◆ **Exercise description**
Filter these entries down to lines holding "Анелька".

◆ **Working data**
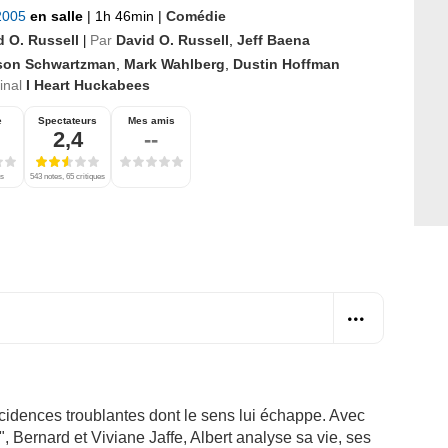
 2005
en salle
|
1h 46min
|
Comédie
d O. Russell
Par
David O. Russell
,
Jeff Baena
|
son Schwartzman
,
Mark Wahlberg
,
Dustin Hoffman
ginal
I Heart Huckabees
e
Spectateurs
Mes amis
2,4
--
es
543 notes, 65 critiques
ncidences troublantes dont le sens lui échappe. Avec
", Bernard et Viviane Jaffe, Albert analyse sa vie, ses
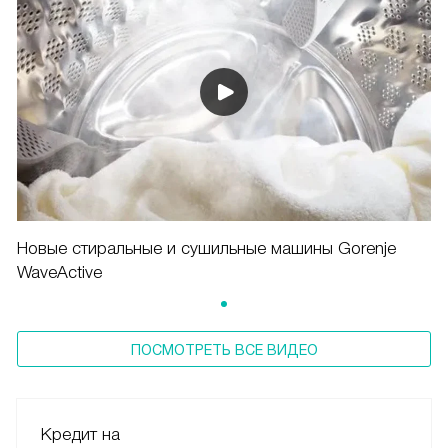
Новые стиральные и сушильные машины Gorenje
WaveActive
ПОСМОТРЕТЬ ВСЕ ВИДЕО
Кредит на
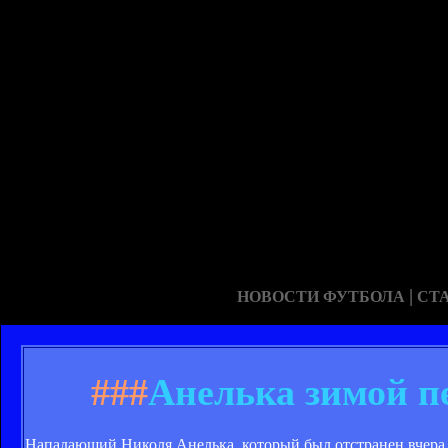
|
НОВОСТИ ФУТБОЛА
СТ
###
Анелька зимой п
Нападающий Николя Анелька, который был отстранен вчера о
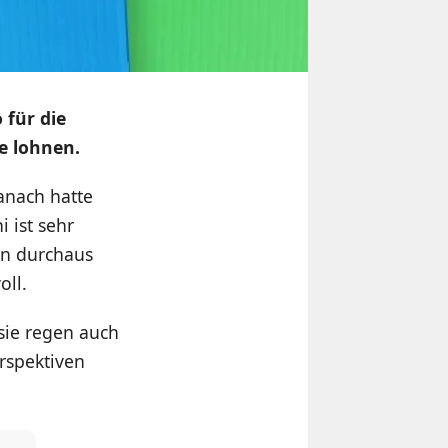
 für die
he lohnen.
anach hatte
 ist sehr
in durchaus
oll.
 sie regen auch
rspektiven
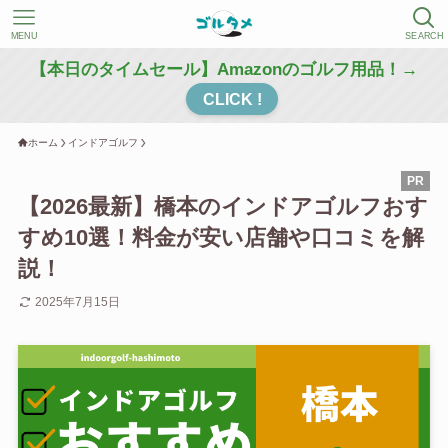
MENU
SEARCH
【本日のタイムセール】Amazonのゴルフ用品！→
CLICK !
ホーム
インドアゴルフ
【2026最新】橋本のインドアゴルフおす
すめ10選！料金が安い店舗や口コミを解
説！
2025年7月15日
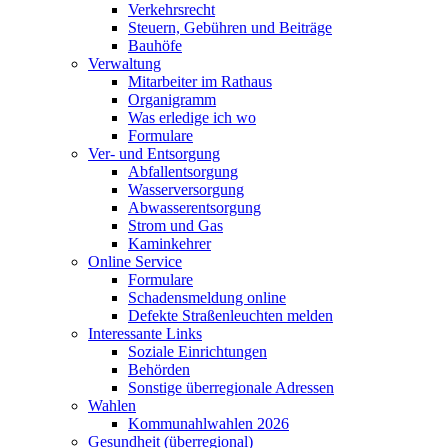
Verkehrsrecht
Steuern, Gebühren und Beiträge
Bauhöfe
Verwaltung
Mitarbeiter im Rathaus
Organigramm
Was erledige ich wo
Formulare
Ver- und Entsorgung
Abfallentsorgung
Wasserversorgung
Abwasserentsorgung
Strom und Gas
Kaminkehrer
Online Service
Formulare
Schadensmeldung online
Defekte Straßenleuchten melden
Interessante Links
Soziale Einrichtungen
Behörden
Sonstige überregionale Adressen
Wahlen
Kommunahlwahlen 2026
Gesundheit (überregional)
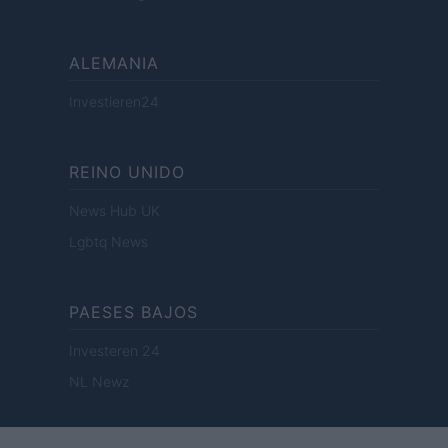
ALEMANIA
Investieren24
REINO UNIDO
News Hub UK
Lgbtq News
PAESES BAJOS
Investeren 24
NL Newz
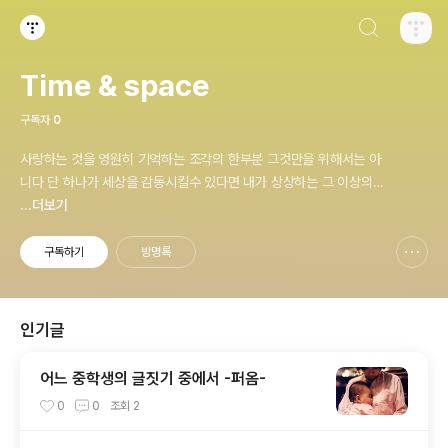
검색하기
티스토리
Time & space
구독자
0
사랑하는 것을 영원히 기억하는 조각의 한부분 그것만을 위해서는 아
니다 단 하나가 세상을 감동시킬수 있다면 내가 상상하는 그 이상의
것을 되어~
...더보기
구독하기
방명록
신고하기 레이어
열기
인기글
어느 중학생의 글짓기 중에서 -퍼옴-
0
0
조회
2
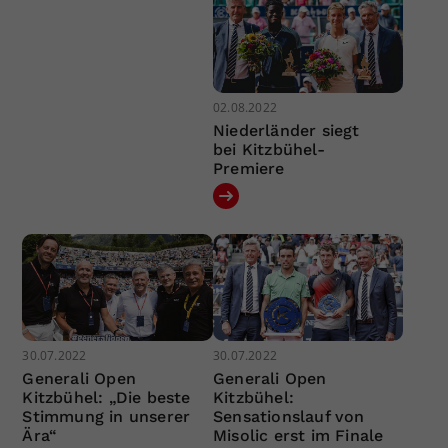
02.08.2022
Niederländer siegt
bei Kitzbühel-
Premiere
30.07.2022
30.07.2022
Generali Open
Generali Open
Kitzbühel: „Die beste
Kitzbühel:
Stimmung in unserer
Sensationslauf von
Ära“
Misolic erst im Finale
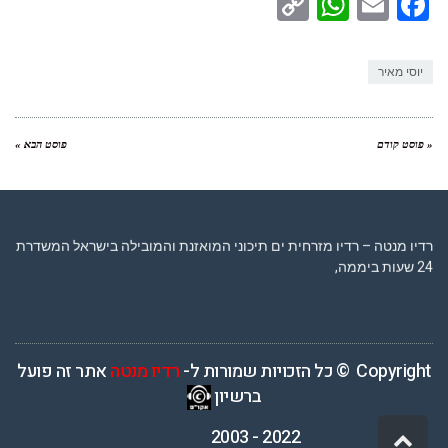
WhatsApp
Copy
Facebook
Email
Link
יוסי מאיר
« פוסט קודם
פוסט הבא »
רדיו מנטה – רדיו מזרחית ים תיכוני המואזנת והמובילה בישראל המשדרת
24 שעות ביממה,
Copyright © כל הזכויות שמורות ל-
רדיו מנטה
אתר זה פועל
ברשיון
2022 - 2003
גלילה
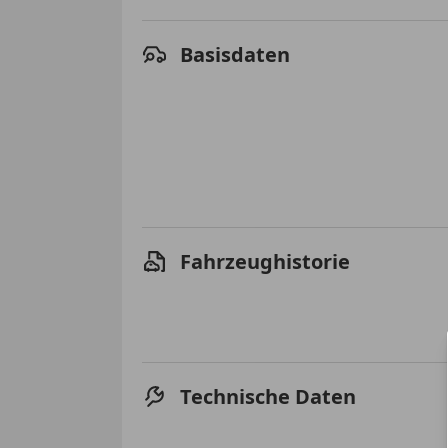
Basisdaten
Fahrzeughistorie
Technische Daten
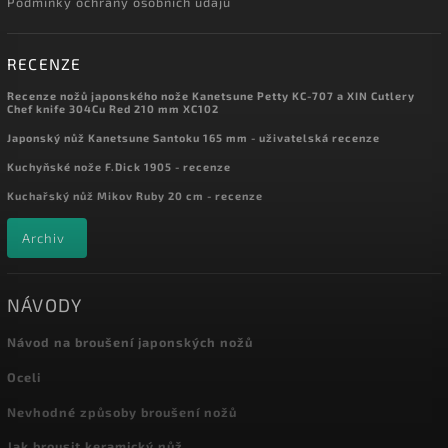
Podmínky ochrany osobních údajů
RECENZE
Recenze nožů japonského nože Kanetsune Petty KC-707 a XIN Cutlery
Chef knife 304Cu Red 210 mm XC102
Japonský nůž Kanetsune Santoku 165 mm - uživatelská recenze
Kuchyňské nože F.Dick 1905 - recenze
Kuchařský nůž Mikov Ruby 20 cm - recenze
Archiv
NÁVODY
Návod na broušení japonských nožů
Oceli
Nevhodné způsoby broušení nožů
Jak brousit keramický nůž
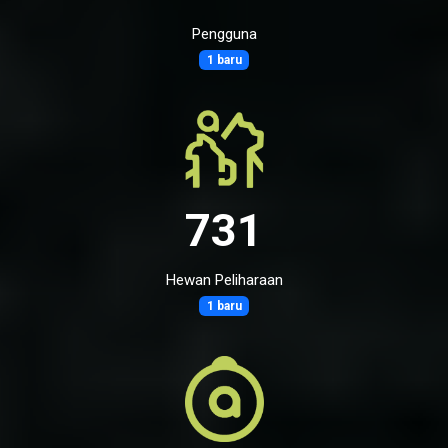
Pengguna
1 baru
731
Hewan Peliharaan
1 baru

◆ **Problem solution**
Анелька зимой п
Нападающий Николя Анелька, который был отстранен вчера о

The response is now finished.